## GIVEN INFORMATION
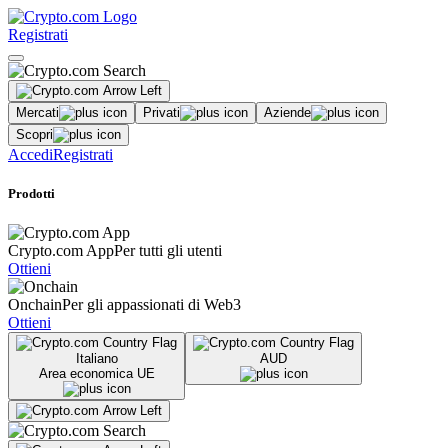
Registrati
Mercati
Privati
Aziende
Scopri
Accedi
Registrati
Prodotti
Crypto.com App
Per tutti gli utenti
Ottieni
Onchain
Per gli appassionati di Web3
Ottieni
Italiano
AUD
Area economica UE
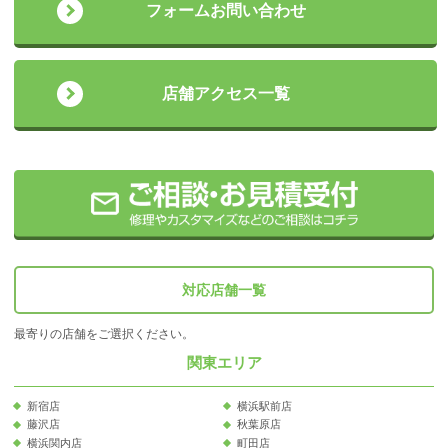
フォームお問い合わせ
店舗アクセス一覧
対応店舗一覧
最寄りの店舗をご選択ください。
関東エリア
新宿店
横浜駅前店
藤沢店
秋葉原店
横浜関内店
町田店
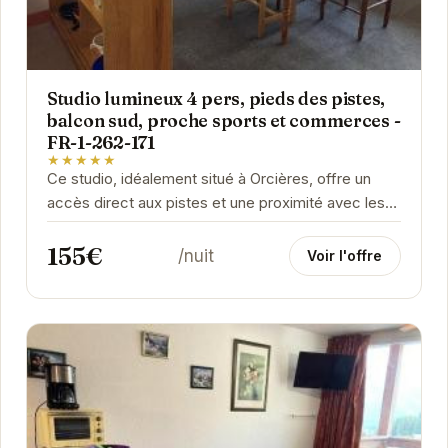
Studio lumineux 4 pers, pieds des pistes,
balcon sud, proche sports et commerces -
FR-1-262-171
★★★★★
Ce studio, idéalement situé à Orcières, offre un
accès direct aux pistes et une proximité avec les
commerces et activités sportives. Son...
155€
/nuit
Voir l'offre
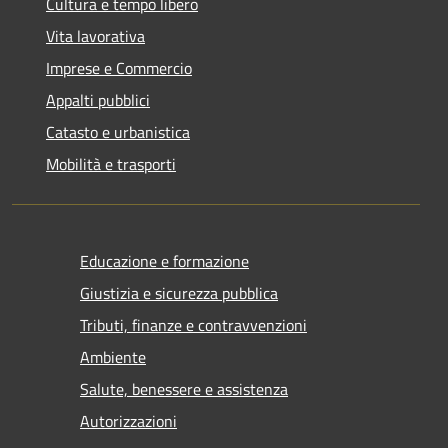
Cultura e tempo libero
Vita lavorativa
Imprese e Commercio
Appalti pubblici
Catasto e urbanistica
Mobilità e trasporti
Educazione e formazione
Giustizia e sicurezza pubblica
Tributi, finanze e contravvenzioni
Ambiente
Salute, benessere e assistenza
Autorizzazioni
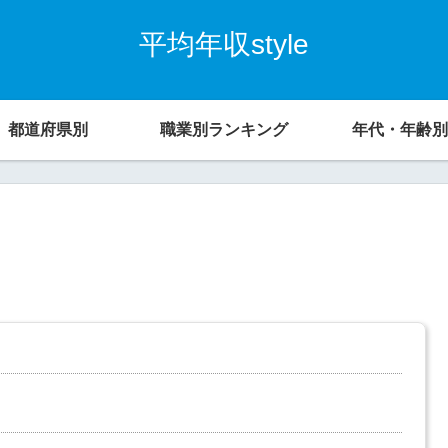
平均年収style
都道府県別
職業別ランキング
年代・年齢別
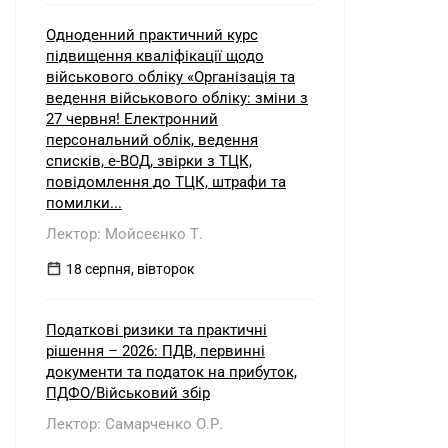
Одноденний практичний курс
підвищення кваліфікації щодо
військового обліку «Організація та
ведення військового обліку: зміни з
27 червня! Електронний
персональний облік, ведення
списків, е-ВОД, звірки з ТЦК,
повідомлення до ТЦК, штрафи та
помилки...
Лектор: Мойсеєнко Т.
18 серпня, вівторок
Податкові ризики та практичні
рішення – 2026: ПДВ, первинні
документи та податок на прибуток,
ПДФО/Військовий збір
Лектор: Самарченко О.Р.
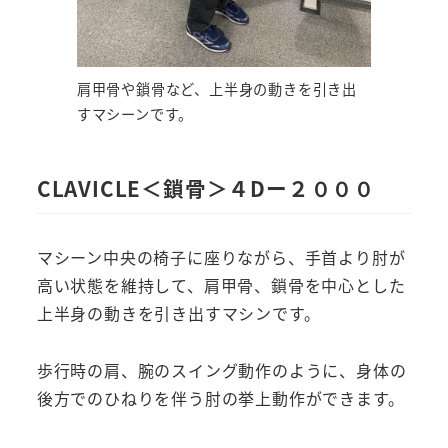
肩甲骨や鎖骨など、上半身の動きを引き出
すマシーンです。
CLAVICLE＜鎖骨＞４Dー２０００
マシーン中央の椅子に座りながら、手首より肘が
高い状態を維持して、肩甲骨、鎖骨を中心とした
上半身の動きを引き出すマシンです。
歩行時の肩、腕のスイング動作のように、身体の
後方でのひねりを伴う肘の挙上動作ができます。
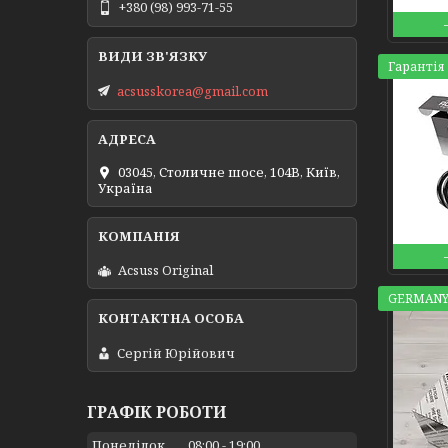
+380 (98) 993-71-55
Гарантія 
acsusskorea@gmail.com
03045, Столичне шосе, 104B, Київ,
Україна
Acsuss Original
GERMANY
Сергій Юрійович
ГРАФІК РОБОТИ
Понеділок
08:00
19:00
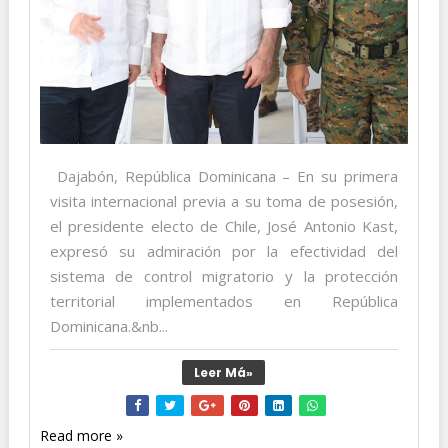
Dajabón, República Dominicana – En su primera
visita internacional previa a su toma de posesión,
el presidente electo de Chile, José Antonio Kast,
expresó su admiración por la efectividad del
sistema de control migratorio y la protección
territorial implementados en República
Dominicana.&nb...
Leer Má»
Read more »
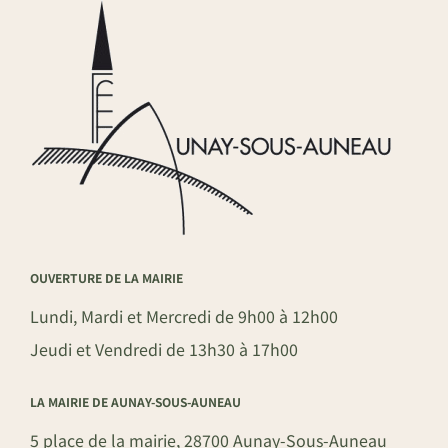
OUVERTURE DE LA MAIRIE
Lundi, Mardi et Mercredi de 9h00 à 12h00
Jeudi et Vendredi de 13h30 à 17h00
LA MAIRIE DE AUNAY-SOUS-AUNEAU
5 place de la mairie, 28700 Aunay-Sous-Auneau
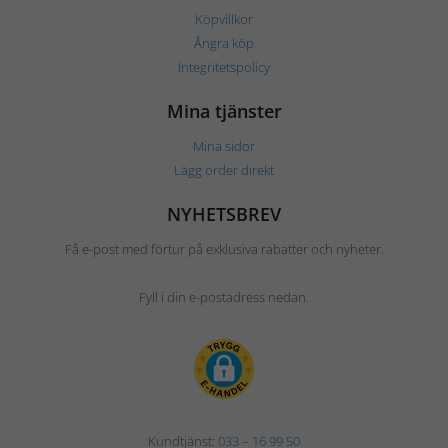
Köpvillkor
Ångra köp
Integritetspolicy
Mina tjänster
Mina sidor
Lägg order direkt
NYHETSBREV
Få e-post med förtur på exklusiva rabatter och nyheter.
Fyll i din e-postadress nedan.
Kundtjänst:
033 – 16 99 50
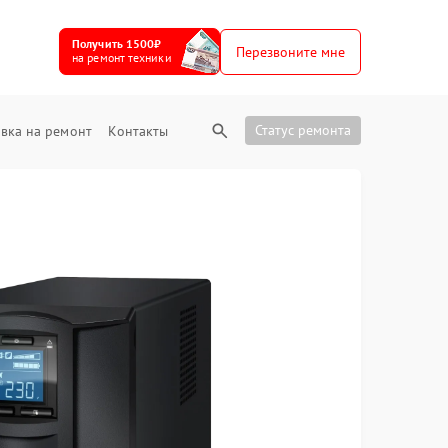
Получить 1500₽
Перезвоните мне
на ремонт техники
Статус ремонта
вка на ремонт
Контакты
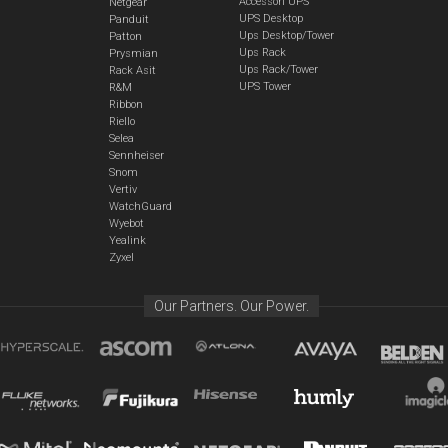
Accessori UPS
Netgear
UPS Desktop
Panduit
Ups Desktop/Tower
Patton
Ups Rack
Prysmian
Ups Rack/Tower
Rack Asit
UPS Tower
R&M
Ribbon
Riello
Selea
Sennheiser
Snom
Vertiv
WatchGuard
Wyebot
Yealink
Zyxel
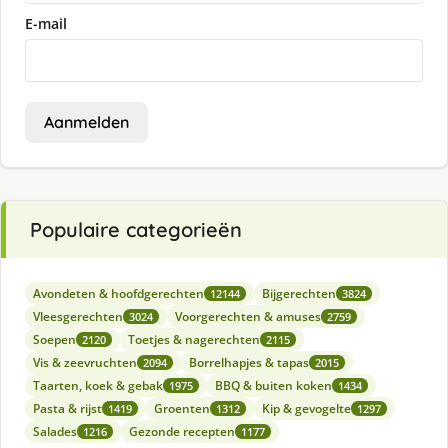
E-mail
Aanmelden
Populaire categorieën
Avondeten & hoofdgerechten
Bijgerechten
12144
3824
Vleesgerechten
Voorgerechten & amuses
3024
2759
Soepen
Toetjes & nagerechten
2120
2115
Vis & zeevruchten
Borrelhapjes & tapas
2094
2015
Taarten, koek & gebak
BBQ & buiten koken
1975
1434
Pasta & rijst
Groenten
Kip & gevogelte
1419
1312
1297
Salades
Gezonde recepten
1216
1177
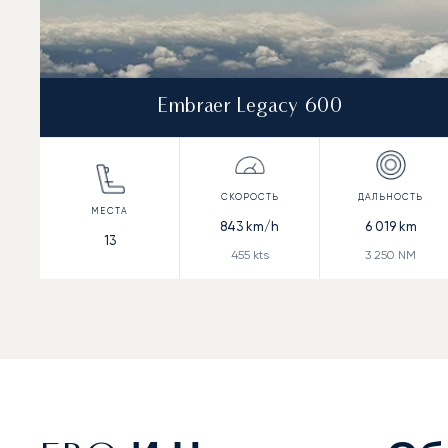
Embraer Legacy 600
843
km/h
6 019
km
13
455
kts
3 250
NM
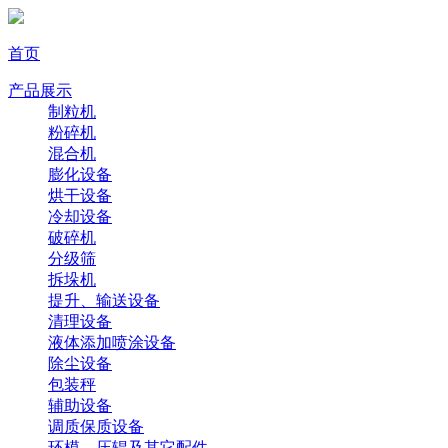
首页
产品展示
制粒机
粉碎机
混合机
膨化设备
烘干设备
冷却设备
破碎机
分级筛
拆垛机
提升、输送设备
清理设备
液体添加喷涂设备
除尘设备
包装秤
辅助设备
调质保质设备
环模、压辊及其它配件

## WHAT IS NEEDED
Give back every record above word for word, dropping pictures.

## WRITTEN RESPONSE
Registrati
Mercati
Privati
Aziende
Scopri
Accedi
Registrati
Prodotti
Crypto.com App
Per tutti gli utenti
Ottieni
Onchain
Per gli appassionati di Web3
Ottieni
Italiano
AUD
Area economica UE
フォームお問い合わせ
店舗アクセス一覧
対応店舗一覧
最寄りの店舗をご選択ください。
関東エリア
新宿店
横浜駅前店
藤沢店
秋葉原店
横浜関内店
町田店
Studio lumineux 4 pers, pieds des pistes,
balcon sud, proche sports et commerces -
FR-1-262-171
★★★★★
Ce studio, idéalement situé à Orcières, offre un
accès direct aux pistes et une proximité avec les
commerces et activités sportives. Son...
155€
/nuit
Voir l'offre
Cultura e tempo libero
Vita lavorativa
Imprese e Commercio
Appalti pubblici
Catasto e urbanistica
Mobilità e trasporti
Educazione e formazione
Giustizia e sicurezza pubblica
Tributi, finanze e contravvenzioni
Ambiente
Salute, benessere e assistenza
Autorizzazioni
平均年収style
都道府県別
職業別ランキング
年代・年齢別
Одноденний практичний курс
підвищення кваліфікації щодо
військового обліку «Організація та
ведення військового обліку: зміни з
27 червня! Електронний
персональний облік, ведення
списків, е-ВОД, звірки з ТЦК,
повідомлення до ТЦК, штрафи та
помилки...
Лектор: Мойсеєнко Т.
18 серпня, вівторок
Податкові ризики та практичні
рішення – 2026: ПДВ, первинні
документи та податок на прибуток,
ПДФО/Військовий збір
Лектор: Самарченко О.Р.
肩甲骨や鎖骨など、上半身の動きを引き出
すマシーンです。
CLAVICLE＜鎖骨＞４Dー２０００
マシーン中央の椅子に座りながら、手首より肘が
高い状態を維持して、肩甲骨、鎖骨を中心とした
上半身の動きを引き出すマシンです。
歩行時の肩、腕のスイング動作のように、身体の
後方でのひねりを伴う肘の挙上動作ができます。
+380 (98) 993-71-55
Гарантія 
acsusskorea@gmail.com
03045, Столичне шосе, 104B, Київ,
Україна
Acsuss Original
GERMANY
Сергій Юрійович
ГРАФІК РОБОТИ
Понеділок
08:00
19:00
Dajabón, República Dominicana – En su primera
visita internacional previa a su toma de posesión,
el presidente electo de Chile, José Antonio Kast,
expresó su admiración por la efectividad del
sistema de control migratorio y la protección
territorial implementados en República
Dominicana.&nb...
Leer Má»
Read more »
OUVERTURE DE LA MAIRIE
Lundi, Mardi et Mercredi de 9h00 à 12h00
Jeudi et Vendredi de 13h30 à 17h00
LA MAIRIE DE AUNAY-SOUS-AUNEAU
5 place de la mairie, 28700 Aunay-Sous-Auneau
Köpvillkor
Ångra köp
Integritetspolicy
Mina tjänster
Mina sidor
Lägg order direkt
NYHETSBREV
Få e-post med förtur på exklusiva rabatter och nyheter.
Fyll i din e-postadress nedan.
Kundtjänst:
033 – 16 99 50
Получить 1500₽
Перезвоните мне
на ремонт техники
Статус ремонта
вка на ремонт
Контакты
Accessori UPS
Netgear
UPS Desktop
Panduit
Ups Desktop/Tower
Patton
Ups Rack
Prysmian
Ups Rack/Tower
Rack Asit
UPS Tower
R&M
Ribbon
Riello
Selea
Sennheiser
Snom
Vertiv
WatchGuard
Wyebot
Yealink
Zyxel
E-mail
Aanmelden
Populaire categorieën
Avondeten & hoofdgerechten
Bijgerechten
12144
3824
Vleesgerechten
Voorgerechten & amuses
3024
2759
Soepen
Toetjes & nagerechten
2120
2115
Vis & zeevruchten
Borrelhapjes & tapas
2094
2015
Taarten, koek & gebak
BBQ & buiten koken
1975
1434
Pasta & rijst
Groenten
Kip & gevogelte
1419
1312
1297
Salades
Gezonde recepten
1216
1177
Embraer Legacy 600
843
km/h
6 019
km
13
455
kts
3 250
NM
首页
产品展示
制粒机
粉碎机
混合机
膨化设备
烘干设备
冷却设备
破碎机
分级筛
拆垛机
提升、输送设备
清理设备
液体添加喷涂设备
除尘设备
包装秤
辅助设备
调质保质设备
环模、压辊及其它配件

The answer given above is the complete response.